◆ **Exercise brief**: In the records below, find each line containing the word "Winter" and copy it.

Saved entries
::::::::::
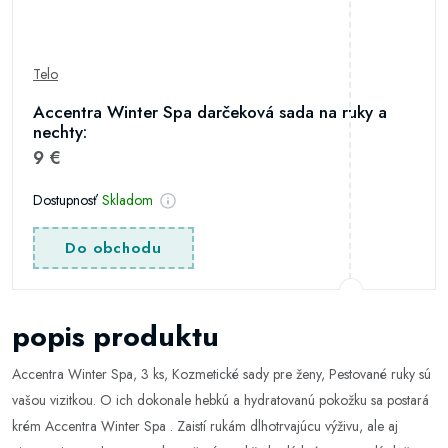
Telo
Accentra Winter Spa darčeková sada na ruky a
nechty:
9 €
Dostupnosť
Skladom
Do obchodu
popis produktu
Accentra Winter Spa, 3 ks, Kozmetické sady pre ženy, Pestované ruky sú
vašou vizitkou. O ich dokonale hebkú a hydratovanú pokožku sa postará
krém Accentra Winter Spa . Zaistí rukám dlhotrvajúcu výživu, ale aj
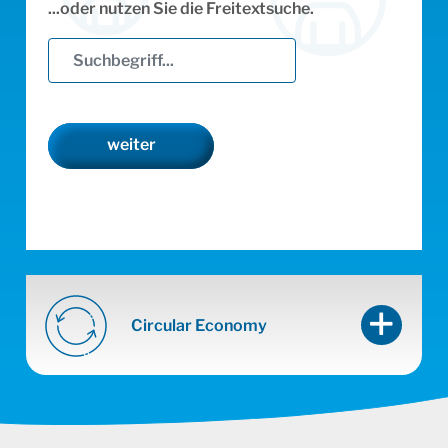
...oder nutzen Sie die Freitextsuche.
weiter
Circular Economy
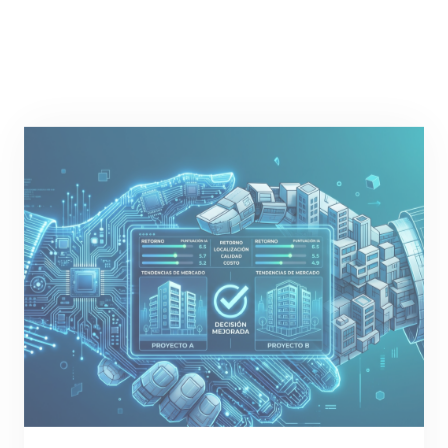
Jennifer Uzcátegui
27/01/2026
Cómo Usar IA Para Comparar
Proyectos Inmobiliarios Y Tomar
Una Mejor Decisión.
La irrupción de la inteligencia artificial generativa
(GAI) está transformando la forma de analizar y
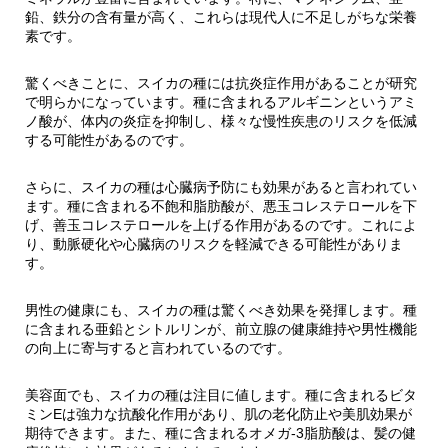
鉛、鉄分の含有量が高く、これらは現代人に不足しがちな栄養
素です。
驚くべきことに、スイカの種には抗炎症作用があることが研究
で明らかになっています。種に含まれるアルギニンというアミ
ノ酸が、体内の炎症を抑制し、様々な慢性疾患のリスクを低減
する可能性があるのです。
さらに、スイカの種は心臓病予防にも効果があると言われてい
ます。種に含まれる不飽和脂肪酸が、悪玉コレステロールを下
げ、善玉コレステロールを上げる作用があるのです。これによ
り、動脈硬化や心臓病のリスクを軽減できる可能性がありま
す。
男性の健康にも、スイカの種は驚くべき効果を発揮します。種
に含まれる亜鉛とシトルリンが、前立腺の健康維持や男性機能
の向上に寄与すると言われているのです。
美容面でも、スイカの種は注目に値します。種に含まれるビタ
ミンEは強力な抗酸化作用があり、肌の老化防止や美肌効果が
期待できます。また、種に含まれるオメガ-3脂肪酸は、髪の健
::::::::::
◆ **Completed exercise**:
Accentra Winter Spa darčeková sada na ruky a
Accentra Winter Spa, 3 ks, Kozmetické sady pre ženy, Pestované ruky sú
krém Accentra Winter Spa . Zaistí rukám dlhotrvajúcu výživu, ale aj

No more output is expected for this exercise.